Last year was quiet for compliance reform, but in 2022, some changes go into effect and several regulatory proposals take shape.

Here are the regulatory and risk issues that should be on community bankers’ radar this year. Many in this sample hold unknown results.

Changes going into effect

General Qualified Mortgage (QM) final rule. In April 2021, the Consumer Financial Protection Bureau (CFPB) delayed mandatory compliance for the General QM final rule from July 1, 2021, to Oct. 1, 2022. Lenders may use the old rule, the new rule or the Government Sponsored Enterprise (GSE) patch until then.

Home Mortgage Disclosure Act (HMDA) reporting thresholds. In April 2020, the CFPB increased the loan-volume coverage thresholds for financial institutions reporting data under HMDA. Effective Jan. 1, 2022, the current temporary threshold of 500 open-end lines of credit expires and reverts to 200.

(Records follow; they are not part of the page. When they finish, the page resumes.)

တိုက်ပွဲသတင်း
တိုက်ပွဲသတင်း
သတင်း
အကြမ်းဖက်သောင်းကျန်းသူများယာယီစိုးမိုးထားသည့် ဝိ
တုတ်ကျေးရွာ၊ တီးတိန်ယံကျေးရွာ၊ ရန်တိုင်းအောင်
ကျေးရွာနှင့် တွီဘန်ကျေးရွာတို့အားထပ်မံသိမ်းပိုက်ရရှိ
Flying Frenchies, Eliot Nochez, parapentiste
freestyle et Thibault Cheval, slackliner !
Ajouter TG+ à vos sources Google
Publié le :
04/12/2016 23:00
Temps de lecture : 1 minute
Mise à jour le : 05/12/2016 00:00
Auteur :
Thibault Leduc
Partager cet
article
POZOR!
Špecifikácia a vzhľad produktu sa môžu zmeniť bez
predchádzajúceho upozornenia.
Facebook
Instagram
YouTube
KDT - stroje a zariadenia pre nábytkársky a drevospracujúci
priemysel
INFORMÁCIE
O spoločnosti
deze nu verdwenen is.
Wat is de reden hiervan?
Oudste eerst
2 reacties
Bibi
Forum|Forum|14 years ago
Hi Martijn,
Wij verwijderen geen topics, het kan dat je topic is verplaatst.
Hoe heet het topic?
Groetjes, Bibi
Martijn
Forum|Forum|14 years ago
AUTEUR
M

Computer-security incident notification requirements. In January 2021, the Federal Reserve, FDIC and the Office of the Comptroller of the Currency (OCC) submitted a notice of proposed rulemaking to require banks to notify their primary federal regulator when they believe a “computer security incident” has occurred. Following a comment period, in which ICBA submitted a comment letter to the agencies expressing its concerns and recommendations, the agencies published a final rule in November 2021. The rule requires notification to regulators as soon as possible but no later than 36 hours after determining a notification incident has occurred. Further, the rule requires bank service providers to notify an affected bank if an incident could disrupt, degrade or impair services for four or more hours. The rule becomes effective April 1, 2022, with a compliance date of May 1, 2022.

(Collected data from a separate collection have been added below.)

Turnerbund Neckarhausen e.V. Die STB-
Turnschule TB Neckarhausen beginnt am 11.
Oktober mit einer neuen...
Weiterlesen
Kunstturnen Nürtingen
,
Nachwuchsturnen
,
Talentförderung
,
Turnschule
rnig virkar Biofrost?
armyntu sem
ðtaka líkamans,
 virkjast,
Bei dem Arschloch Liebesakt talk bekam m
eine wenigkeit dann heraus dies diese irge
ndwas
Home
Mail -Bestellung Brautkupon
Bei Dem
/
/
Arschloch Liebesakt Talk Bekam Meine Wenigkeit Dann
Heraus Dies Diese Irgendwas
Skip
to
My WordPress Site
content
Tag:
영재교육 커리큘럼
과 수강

Evolving proposals in 2022

Small business loan reporting. The Dodd-Frank Act amends the Equal Credit Opportunity Act (ECOA) to require reporting of certain business loans. In September 2021, the CFPB issued a notice of proposed rulemaking, which was published in the Federal Register on Oct. 8, 2021. Comments are due Jan. 6.

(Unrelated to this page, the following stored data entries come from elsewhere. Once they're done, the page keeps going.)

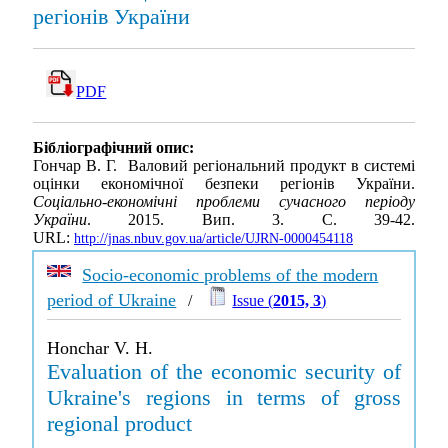
регіонів України
PDF
Бібліографічний опис:
Гончар В. Г. Валовий регіональний продукт в системі
оцінки економічної безпеки регіонів України.
Соціально-економічні проблеми сучасного періоду
України
. 2015. Вип. 3. С. 39-42.
URL:
http://jnas.nbuv.gov.ua/article/UJRN-0000454118
Socio-economic problems of the modern
period of Ukraine
/
Issue (
2015, 3
)
Honchar V. H.
Evaluation of the economic security of
Ukraine's regions in terms of gross
regional product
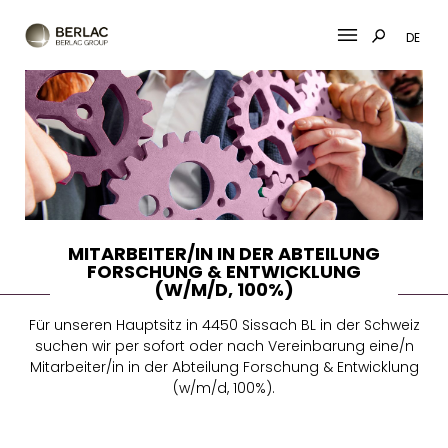
DE
Skip
to
content
MITARBEITER/IN IN DER ABTEILUNG
FORSCHUNG & ENTWICKLUNG
(W/M/D, 100%)
Für unseren Hauptsitz in 4450 Sissach BL in der Schweiz
suchen wir per sofort oder nach Vereinbarung eine/n
Mitarbeiter/in in der Abteilung Forschung & Entwicklung
(w/m/d, 100%).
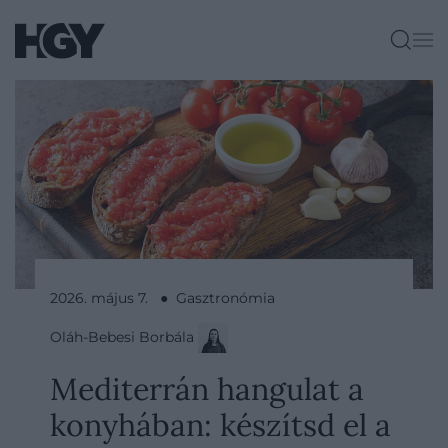
2026. május 7. ● Gasztronómia
Oláh-Bebesi Borbála
Mediterrán hangulat a
konyhában: készítsd el a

ICBA partnered with other associations … to encourage HUD to codify a standard of disparate impact consistent with U.S. Supreme Court precedent, FHA requirements and a clear legal framework to address unlawful discrimination.

Third-party oversight. The federal bank regulatory agencies issued separate rules on managing third-party relationships and risk. In July 2021, the agencies published it in the Federal Register and requested comments that were due last September.

Community Reinvestment Act (CRA). The OCC issued a change to national banks in May 2020 for the CRA, but it announced in September 2021 that it would rescind the rule and work with the Federal Reserve and FDIC on an interagency proposal.

Fair lending. The Department of Housing and Urban Development (HUD) proposed to rescind its 2020 changes to the Fair Housing Act (FHA) disparate impact rule, reverting to the 2013 standard. ICBA partnered with other associations on written comments to encourage HUD to codify a standard of disparate impact consistent with U.S. Supreme Court precedent, FHA requirements and a clear legal framework to address unlawful discrimination.

Potential issues in 2022

Credit reporting. Discussion has ensued regarding changes to the credit reporting system, including the use of alternative data, credit scoring and limits on the uses of credit information. The Financial Services Committee has constructed legislation to those ends.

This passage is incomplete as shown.